Vedo che la destra si è tatticamente compiaciuta dell’elezione di Schlein (in tema io ho notizie di primissima mano). Mi chiedo chi sia andato a votare ai gazebo per Schlein. Nessun giornale della sinistra – a mia conoscenza – se lo è chiesto con un’inchiesta socio-politica, né la grande Repubblica, né il raffinato Manifesto, né il debenedettiano Domani, né L’Unità rediviva, né Il Fatto Quotidiano dell’odiatore Travaglio, né gli intellettuali televisivi più o meno organici. Ma neanche i giornali di destra se lo chiedono, mentre i 5S gongolano come il Gongolo disneyano. Chissà perché? Forse che molti in giro sanno chi erano quelli che hanno trasformato una vittoria certa di Bonaccini (il mio voto e di chi mi sta vicino lo ha avuto) con il voto interno, in una sconfitta dopo il voto esterno. Bonaccini, non certo un pericoloso estremista, ma un vecchio (abbastanza giovane) ex comunista di stampo socialdemocratico emilian-romagnolo; non un ri-fondatore del riformismo socialista, ma un amministratore ragionevole e razionale. Qualcuno ha scritto o detto che occorreva una scossa.

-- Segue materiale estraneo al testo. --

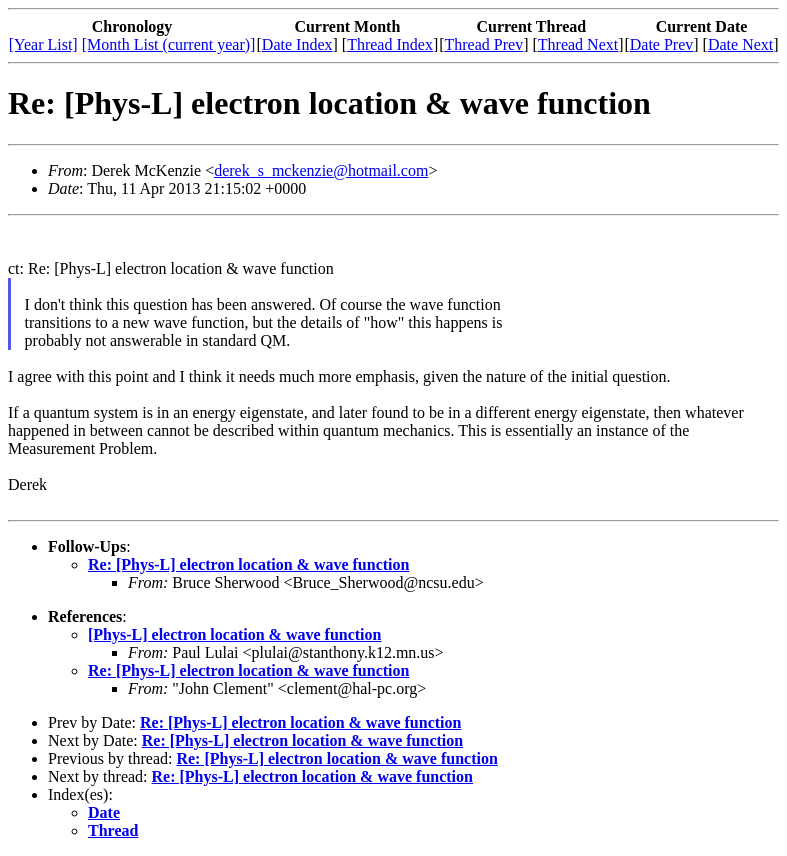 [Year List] (43, 44)
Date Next (740, 44)
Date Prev (662, 44)
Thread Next (578, 44)
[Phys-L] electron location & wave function (234, 634)
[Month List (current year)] (169, 44)
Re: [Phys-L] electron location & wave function (248, 564)
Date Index (297, 44)
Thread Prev (484, 44)
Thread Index (390, 44)
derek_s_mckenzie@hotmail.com (321, 170) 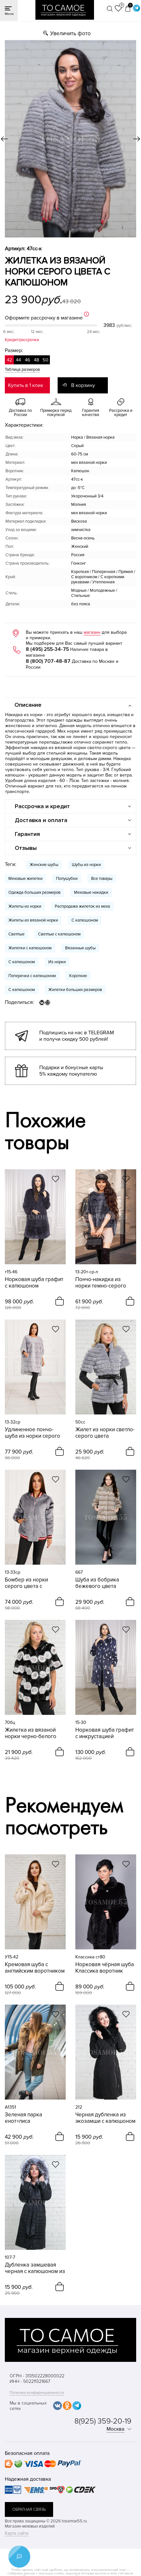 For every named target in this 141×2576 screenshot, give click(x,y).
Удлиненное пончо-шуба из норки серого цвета (32, 1432)
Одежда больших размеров (34, 892)
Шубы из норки (86, 864)
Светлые (16, 934)
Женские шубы (44, 864)
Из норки (57, 962)
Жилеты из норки (24, 906)
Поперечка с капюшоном (32, 975)
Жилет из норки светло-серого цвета (105, 1432)
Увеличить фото (70, 33)
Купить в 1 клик (25, 385)
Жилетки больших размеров (75, 989)
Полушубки (67, 878)
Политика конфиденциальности (37, 2392)
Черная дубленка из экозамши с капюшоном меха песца (105, 2118)
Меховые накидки (91, 892)
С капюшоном (84, 920)
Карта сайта (16, 2533)
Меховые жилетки (25, 878)
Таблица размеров (22, 369)
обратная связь (29, 2509)
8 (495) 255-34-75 (47, 649)
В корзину (83, 385)
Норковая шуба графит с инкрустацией (104, 1733)
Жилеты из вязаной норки (33, 920)
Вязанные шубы (80, 948)
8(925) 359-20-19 (102, 2421)
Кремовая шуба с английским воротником (35, 1967)
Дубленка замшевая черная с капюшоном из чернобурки (35, 2268)
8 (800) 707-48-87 (48, 661)
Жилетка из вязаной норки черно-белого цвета (30, 1733)
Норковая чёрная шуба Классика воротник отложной (104, 1967)
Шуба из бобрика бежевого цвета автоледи (97, 1583)
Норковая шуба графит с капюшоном (34, 1282)
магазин (92, 632)
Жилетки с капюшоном (30, 948)
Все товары (101, 878)
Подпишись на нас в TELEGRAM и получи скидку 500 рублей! (76, 1035)
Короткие (78, 975)
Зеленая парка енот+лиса (23, 2118)
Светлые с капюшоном (59, 934)
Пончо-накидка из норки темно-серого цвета (100, 1282)
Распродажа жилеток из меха (82, 906)
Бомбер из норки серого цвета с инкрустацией (26, 1583) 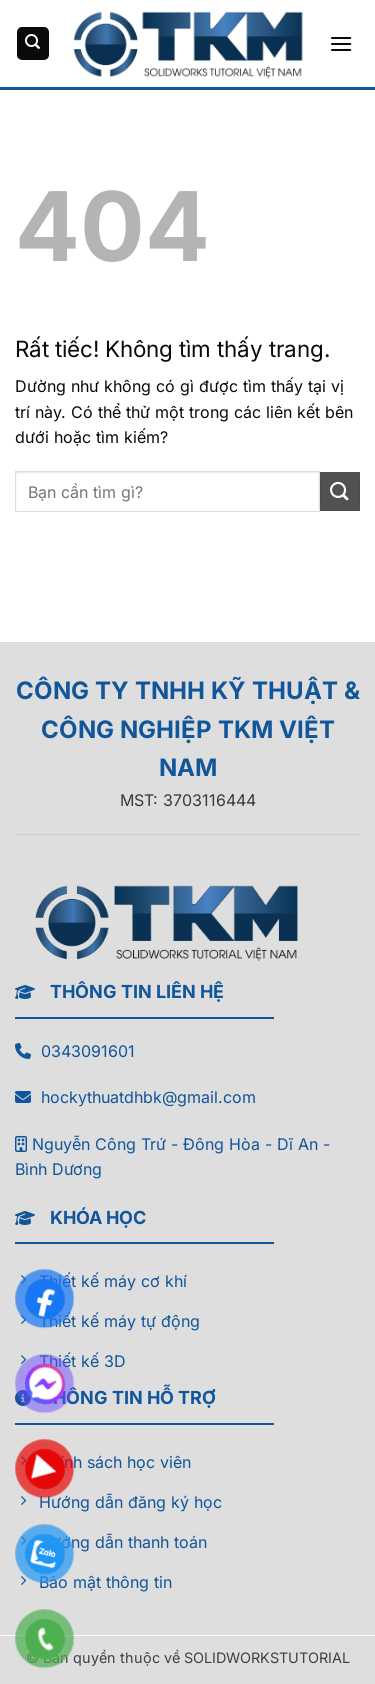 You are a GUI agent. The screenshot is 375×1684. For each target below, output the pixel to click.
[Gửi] (340, 491)
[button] (341, 43)
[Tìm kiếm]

Eccola qua: radicalchicchismo, imitatio Alexandriae Ocasio Cortez et similia, american-scandinav-dirittismo a manetta, etc.! Un lib-lab dirittistico che nulla ha a che fare con la struttura portante dell’Italia, con le strutture marxiane dell’economia e della società, e nemmeno con la sua robustissima cultura classica, scientifica e tecnologica. Per la cultura politica perseguita dalla Segretaria conta più discutere e battagliare sui decreti delle Procure intorno alla trascrizione genitoriale di bimbi nati da G.p.a. (preferisco l’acronimo) che non del reddito reale e del potere d’acquisto delle famiglie dei cittadini italiani. Il nulla!

Il populismo confusivo e incomprensibile (sia nei concetti sia nel linguaggio) della Segretaria sta già facendo i suoi danni a sinistra, e di peggio arriverà, da qui alle elezioni europee del 2024, e soprattutto con quelle, se nel frattempo il Partito non rinsavirà (sarà rinsavito?).